Sunday 25 January 2009

"Ch'eo so lo pungiglion, e tu se' 'l bue." (Cecco Angiolieri)

For I’m the gadfly now, and you’re the ox.

No portrait has survived of Cecco Angiolieri of Siena (1260–c.1312), Dante’s contemporary and rival, but a long tradition has perpetuated the image of a bohemian poet, a lover of gambling, women and wine. Frustrated by the longevity of his rich but miserly father and his beloved Becchina’s constant rebuffing of his advances, Cecco vented his spleen through venomous sonnets in the same language as Dante and Cavalcanti, but in a completely different tone and spirit. In open opposition to the niceties of courtly poetry and the Stil novo, he favours a more realistic and light-hearted approach. A classic in Italy, where he is widely studied, Cecco is largely unknown in this country. He has been very rarely translated into English – most famously by Dante Gabriel Rossetti in the 1870s, and since then only by a handful of Italian academics or enthusiasts.

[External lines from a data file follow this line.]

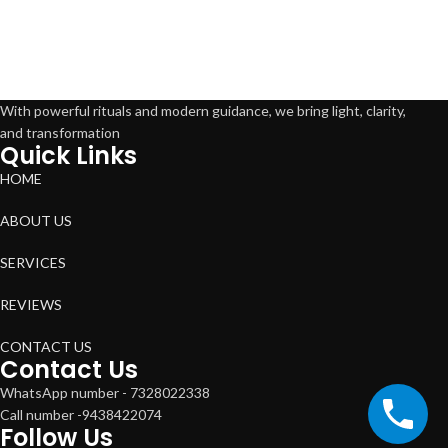
With powerful rituals and modern guidance, we bring light, clarity,
and transformation
Quick Links
HOME
ABOUT US
SERVICES
REVIEWS
CONTACT US
Contact Us
WhatsApp number - 7328022338
Call number -9438422074
Follow Us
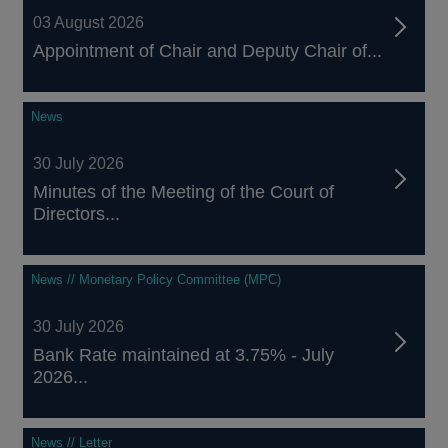
03 August 2026
Appointment of Chair and Deputy Chair of...
News
30 July 2026
Minutes of the Meeting of the Court of
Directors...
News // Monetary Policy Committee (MPC)
30 July 2026
Bank Rate maintained at 3.75% - July
2026...
News // Letter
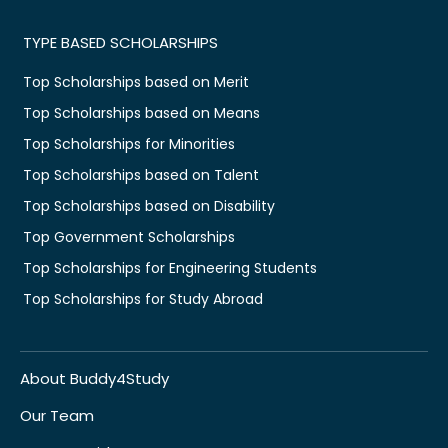
TYPE BASED SCHOLARSHIPS
Top Scholarships based on Merit
Top Scholarships based on Means
Top Scholarships for Minorities
Top Scholarships based on Talent
Top Scholarships based on Disability
Top Government Scholarships
Top Scholarships for Engineering Students
Top Scholarships for Study Abroad
About Buddy4Study
Our Team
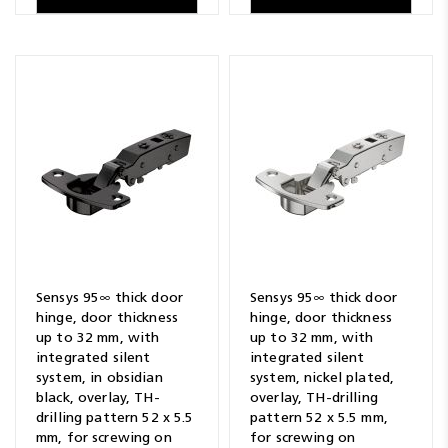
Sensys 95∞ thick door
Sensys 95∞ thick door
hinge, door thickness
hinge, door thickness
up to 32 mm, with
up to 32 mm, with
integrated silent
integrated silent
system, in obsidian
system, nickel plated,
black, overlay, TH-
overlay, TH-drilling
drilling pattern 52 x 5.5
pattern 52 x 5.5 mm,
mm, for screwing on
for screwing on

If few people have heard of Cecco Angiolieri, certainly fewer still have had the privilege to read the beautiful verse translation of Cecco’s sonnets by C.H. Scott. Printed originally in 1925 in a limited edition of thirty copies for private circulation, this little gem – clearly a labour of love – remained unnoticed for decades until I stumbled across it at the British Library, and decided to publish it under the Oneworld Classics imprint. Here’s one of Cecco's most famous sonnets:

If, Dante, I’m a born buffoon, I swear
You run a tilt against me quite as hard;
If I with others dine, you supper there,
And if I bite the fat, you suck the lard;
If cloth I shear, the nap on it you raise,
And if I’m dissolute, you’re just as free;
If I’ve the noble, you’ve the learnèd ways;
If I’m for Rome – well, you’re for Lombardy.
Then, thank the Lord, there’s little to be said
Of vantage won for either at this hour:
To want of wit or luck we owe our knocks.
And if you’ve more to say upon this head,
Dante Alighier, I’ve got you in my power:
For I’m the gadfly now, and you’re the ox.

Prof Anthony Mortimer, the acclaimed translator of Petrarch and Michelangelo, has revised the translation extensively, making it even sharper and closer to the original.

Ironically, we printed the book back in March last year, but our distributor misplaced it, and it re-emerged from their warehouse only last week. So it will be sent out to journalists together with Dante's Rime. I hope they are not going to fight with each other for a review.